The magazine did not take this lightly (rightfully so) and decided to sue the U.S. government for this painful act of discrimination. At first, everyone sided with the Post Office, with both trials and appeals court ruling in their favor. The Supreme Court, however, saw this ruling as unjust and overturned the appeal court’s decision, effectively ruling for the Post Office to deliver ONE—victory secured.

The San Francisco LGBTQ+ community first fully formed in the 1920s and 1930s. The most prominent LGBTQ+ area then was North Beach.

LGBTQ+ History in San Francisco

The day was June 26th, 2015. San Francisco’s streets buzzed with unique commotion—love had won that day. The U.S. Supreme Court ruled that marriage equality was a right guaranteed by the 14th Amendment, and tearful embraces flooded every corner. This was a victory long-sought and awaited by the LGBTQ+ rights movement, and everyone was ready to party it up at the 45th annual Pride Parade that upcoming weekend.

San Francisco has many reasons to be proud of playing an essential role in the gay rights movement. The first gay bar, first pride parade, the nation’s first issued same-sex marriage license—the city’s truly a trendsetter. So many “firsts” have taken place here that we felt compelled to write a little list to commemorate some of these milestones. 

As the symbolic heart of gay rights progress for decades, San Francisco has so many reasons to be proud.

1908: First Gay Bar Opened in S.F.

While there might have been other gay bars around at the time, none ever came close to being as notorious as The Dash. Waiters were allowed to crossdress, customers were free to be themselves, and couples were able to express their love in a space otherwise rare at the time.

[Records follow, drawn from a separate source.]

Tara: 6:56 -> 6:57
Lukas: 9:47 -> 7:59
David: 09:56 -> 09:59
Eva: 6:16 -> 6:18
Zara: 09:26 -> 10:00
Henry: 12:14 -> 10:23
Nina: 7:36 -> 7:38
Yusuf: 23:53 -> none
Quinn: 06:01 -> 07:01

Unfortunately, this freedom was soon repressed as the vice squad discovered and eventually shut down the iconic bar.

1955: First U.S. Lesbian Organization Founded

The Daughters of Bilitis, the first lesbian advocacy group in the United States, was established in San Francisco. This pioneering organization took its name from "Songs of Bilitis," a poem collection by Pierre Louys, which features Bilitis, a character romantically involved with Sappho, the renowned Greek lyric poet.

In 1961, José Sarria became the first openly gay candidate in the U.S. to run for public office, a seat on the San Francisco Board of Supervisors.

1964: San Francisco is Named Gay Capital of America 

In an article titled “Gay San Francisco,” Life Magazine officially labeled the city as the Gay Capital of America. More and more people joined the movement for equality and LGBTQ+ rights.

1966: First U.S. Gay Community Center Opened 

After transgender customers had a “loud” conversation in a 24-hour San Francisco cafeteria, the management decided to call the police. And when the police officer manhandled one of the patrons, a riot ensued, eventually spilling out onto the street.

Following the riot, LGBTQ+ activists established the National Transsexual Counseling Unit—the first peer-run support and advocacy organization in the world.

In the wake of the Stonewall riots in New York, Newspapers were established and parades were organized in major cities like San Francisco.

1970: First Gay Pride Parade is Held 

Thirty courageous individuals made a pivotal march from Polk Street to City Hall, daring to stand up for their rights during a time when being associated with homosexuality invited discrimination. The very next day, a sit-in in Golden Gate Park attracted hundreds, setting the stage for what would evolve into the Gay Freedom Day Parade, now widely celebrated as Pride.

Today, Polk Street is a vibrant hub of LGBTQ+-friendly venues, including lively bars, clubs, and restaurants. For those who prefer daytime activities, the street offers a variety of boutiques, antique shops, and eateries that cater to all palates. With most businesses being small and locally owned, visitors can immerse themselves in the authentic San Francisco experience and find something special to cherish from their visit.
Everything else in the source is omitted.